The Collins Telegraph Trail

James Mackenzie Anderson was the son of James Anderson, Alexander Caulfield Anderson's older brother who had also joined the fur trade.
He was born at the HBC Nipigon Post on 12th August 1845.
He grew up at Fort Simpson, in the Northwest Territories, in a post managed by his father.
His father retired from the fur trade to Georgina, a township in York County.
About 1863, James Anderson and others went to British Columbia to work for the Collins Overland Telegraph Company, a company that planned to build a telegraph line from British Columbia to Russia across the Bering Sea.
James was 18 years old at the time.
He travelled by train to New York City, then by sailboat from New York to Nicaragua, walked across the peninsula to the Pacific, and sailed to San Francisco.
There the crew and passengers were jailed on suspicion of piracy.
Once he was released, James and his party went on to Victoria, where James visited his uncle Alexander Caulfield Anderson.

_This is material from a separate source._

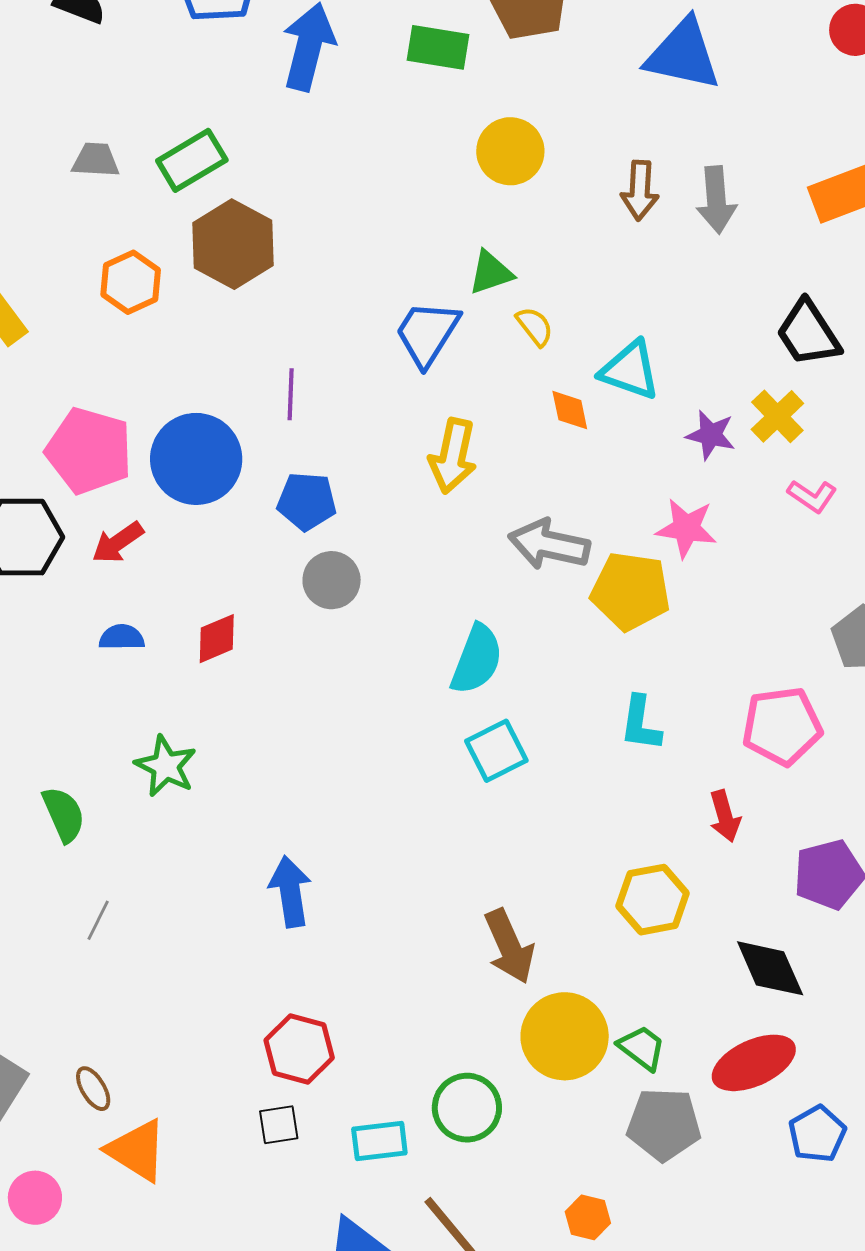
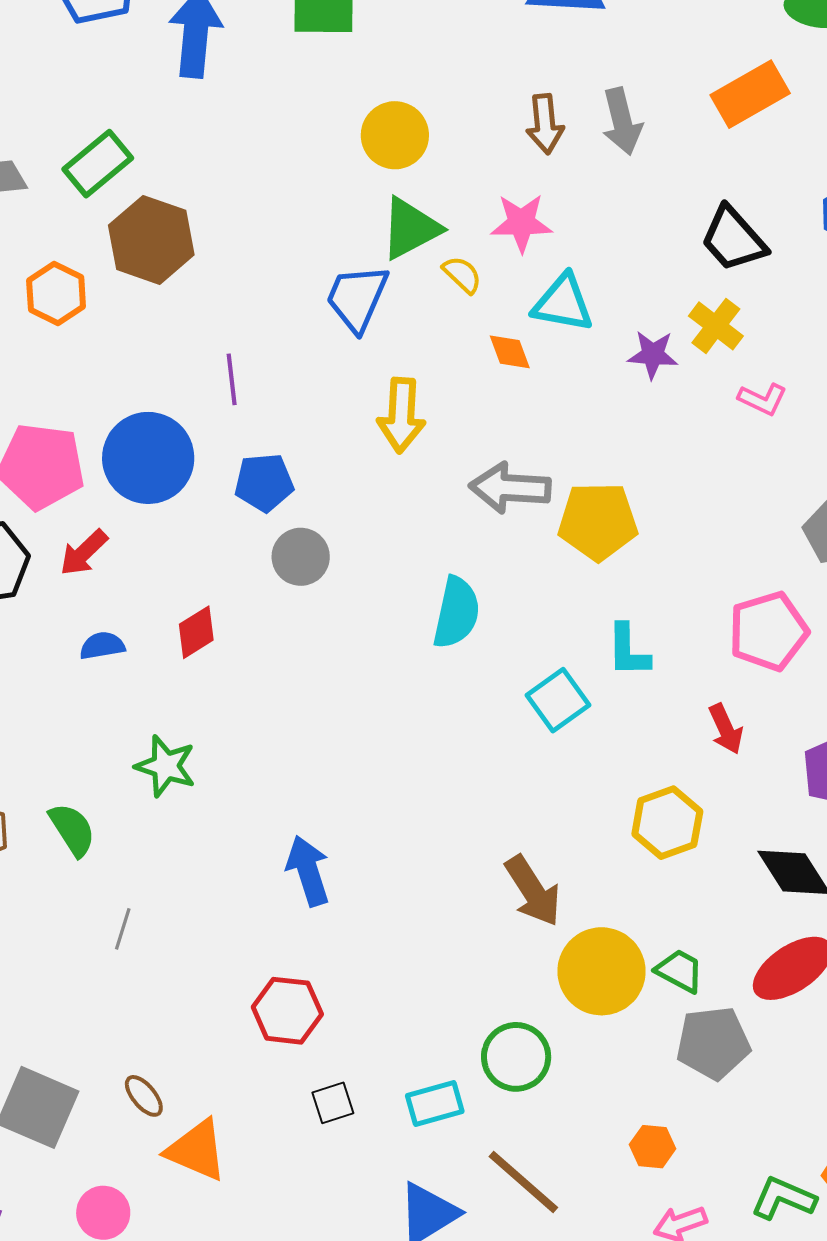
yellow circle: (510, 151) -> (395, 135), moved
green triangle: (491, 273) -> (410, 228), size x1.4
pink star: (686, 528) -> (521, 223), moved
cyan square: (496, 751) -> (558, 700), moved
red hexagon: (299, 1049) -> (287, 1011), moved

While he was working on the Collins Telegraph Trail, James Anderson acted as axeman to George Mercer Dawson, geologist and surveyor.
George Mercer Dawson had also known James' uncle, Alexander Caulfield Anderson.
The telegraph project was abandoned when the Atlantic cable was laid, and James Anderson and his party joined the gold rush to the Cariboo.
When the gold rush petered out, James returned to Sutton, Ontario.
I suspect that he actually visited his uncle at this time, after working on the Telegraph Trail, and that is why the trail is marked on Alexander Caulfield Anderson's 1867 map of British Columbia.

On his return to Sutton, Ontario, James Mackenzie Anderson took over the operation of the general store which sold everything from whiskey to frozen carcasses of pigs in wintertime.
James built a house called Riverside, in Sutton, presumably before he married.
It is rumoured that in 1885 James was a spy for the Canadian government during the Riel Rebellion; he was in Red River and took part in a Red River jig -- a Metis dance.
Of course, as son of a gentleman of the fur trade, James Anderson did not consider himself a Metis.
He may also be the James Anderson mentioned alongside his other uncle, William Anderson, in the "Frontier World of Edgar Dewdney."
James died 18th May 1932, in York, Ontario.